The patient survived the episode of myocarditis in our case as the patient had consumed only 70 ml of hair dye containing approximately 2.8 g of paraphenylenediamine. Studies suggest that myocarditis is a dangerous complication at doses greater than 10 g [4]. Many studies relate the toxicity of the dye with the dose ingested [2,4,12]. A study measuring the plasma level of paraphenylenediamine in hair dressers showed very low levels [13]. Though studies have been done measuring urinary and plasma levels [14], they are usually not measured as individual sensitivity to the dye also varies. Moreover the patient had vomited after consumption of the hair dye, which might have washed out the poison from the stomach, thereby, reducing the exposure. The young age o the patient also favored a good prognosis [9].

The patient presented with signs and symptoms of upper airway edema, but myocarditis manifested only on the 2nd day. This might be related to the biphasic blood clearance of paraphenylenediamine. The half lives recorded in animal studies are 24 minutes and 43.5 hours with blood concentration rising steadily for the first 24 hours [15].

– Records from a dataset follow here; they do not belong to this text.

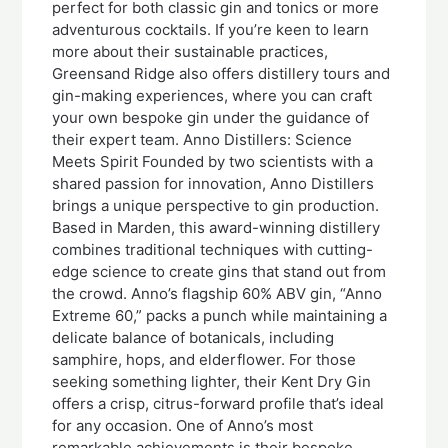
perfect for both classic gin and tonics or more
adventurous cocktails. If you’re keen to learn
more about their sustainable practices,
Greensand Ridge also offers distillery tours and
gin-making experiences, where you can craft
your own bespoke gin under the guidance of
their expert team. Anno Distillers: Science
Meets Spirit Founded by two scientists with a
shared passion for innovation, Anno Distillers
brings a unique perspective to gin production.
Based in Marden, this award-winning distillery
combines traditional techniques with cutting-
edge science to create gins that stand out from
the crowd. Anno’s flagship 60% ABV gin, “Anno
Extreme 60,” packs a punch while maintaining a
delicate balance of botanicals, including
samphire, hops, and elderflower. For those
seeking something lighter, their Kent Dry Gin
offers a crisp, citrus-forward profile that’s ideal
for any occasion. One of Anno’s most
remarkable achievements is their bespoke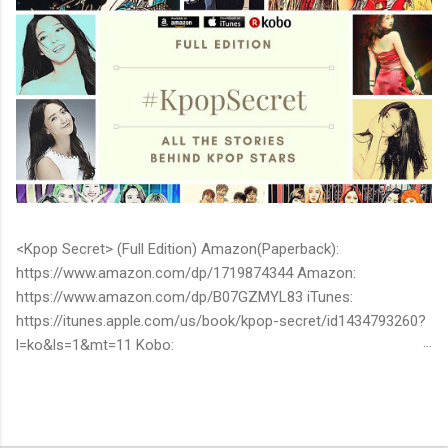
<Kpop Secret> (Full Edition) Amazon(Paperback):
https://www.amazon.com/dp/1719874344 Amazon:
https://www.amazon.com/dp/B07GZMYL83 iTunes:
https://itunes.apple.com/us/book/kpop-secret/id1434793260?
l=ko&ls=1&mt=11 Kobo:
https://www.kobo.com/ww/en/ebook/kpop-secret -Unknown
stories about kpop stars such as BTS, EXO, BIGBANG, TWICE,
BLACKPINK and more -Korean stars' real personality -With
whom and how they date -How much they earn Aren’t you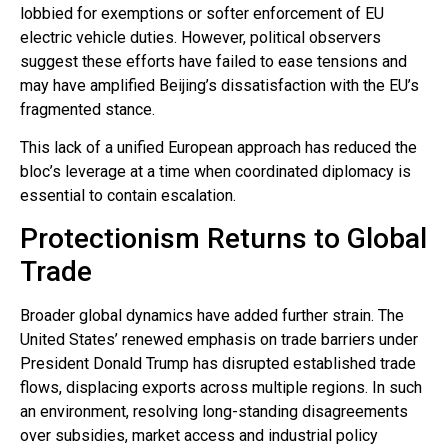
lobbied for exemptions or softer enforcement of EU
electric vehicle duties. However, political observers
suggest these efforts have failed to ease tensions and
may have amplified Beijing’s dissatisfaction with the EU’s
fragmented stance.
This lack of a unified European approach has reduced the
bloc’s leverage at a time when coordinated diplomacy is
essential to contain escalation.
Protectionism Returns to Global
Trade
Broader global dynamics have added further strain. The
United States’ renewed emphasis on trade barriers under
President Donald Trump has disrupted established trade
flows, displacing exports across multiple regions. In such
an environment, resolving long-standing disagreements
over subsidies, market access and industrial policy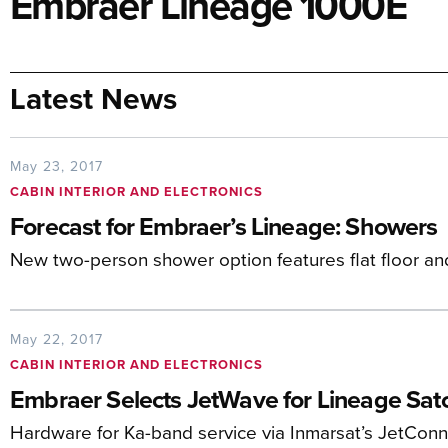
Embraer Lineage 1000E
Latest News
May 23, 2017
CABIN INTERIOR AND ELECTRONICS
Forecast for Embraer’s Lineage: Showers
New two-person shower option features flat floor a
May 22, 2017
CABIN INTERIOR AND ELECTRONICS
Embraer Selects JetWave for Lineage Sa
Hardware for Ka-band service via Inmarsat’s JetConne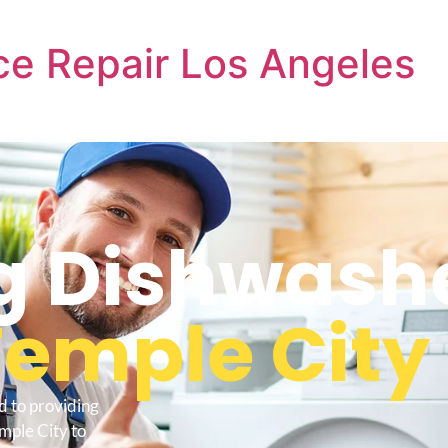
e Repair Los Angeles
 Dishwash
Temple City
d to providing
mple City to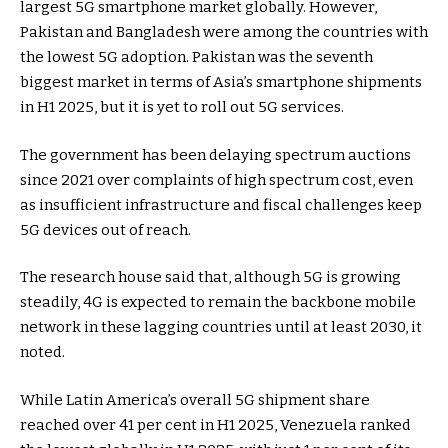
largest 5G smartphone market globally. However,
Pakistan and Bangladesh were among the countries with
the lowest 5G adoption. Pakistan was the seventh
biggest market in terms of Asia’s smartphone shipments
in H1 2025, but it is yet to roll out 5G services.
The government has been delaying spectrum auctions
since 2021 over complaints of high spectrum cost, even
as insufficient infrastructure and fiscal challenges keep
5G devices out of reach.
The research house said that, although 5G is growing
steadily, 4G is expected to remain the backbone mobile
network in these lagging countries until at least 2030, it
noted.
While Latin America’s overall 5G shipment share
reached over 41 per cent in H1 2025, Venezuela ranked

Our patient was given psychiatric counseling before discharge. For addressing this emerging problem, a dual pronged approach is necessary. First, we need to address the cause and motives behind the hair dye consumption. This may be through 24 hours support services, psychiatric counseling and more research into the reason behind this problem. The patient should be counseled in such a manner that he goes back to his community and propagates the harms of this poisoning, discouraging people from consuming it. Second, we would need to enforce regulations on the sale of hair dye, to reduce access to vulnerable population. Implementing these solutions might help reduce the burden on the family and healthcare system.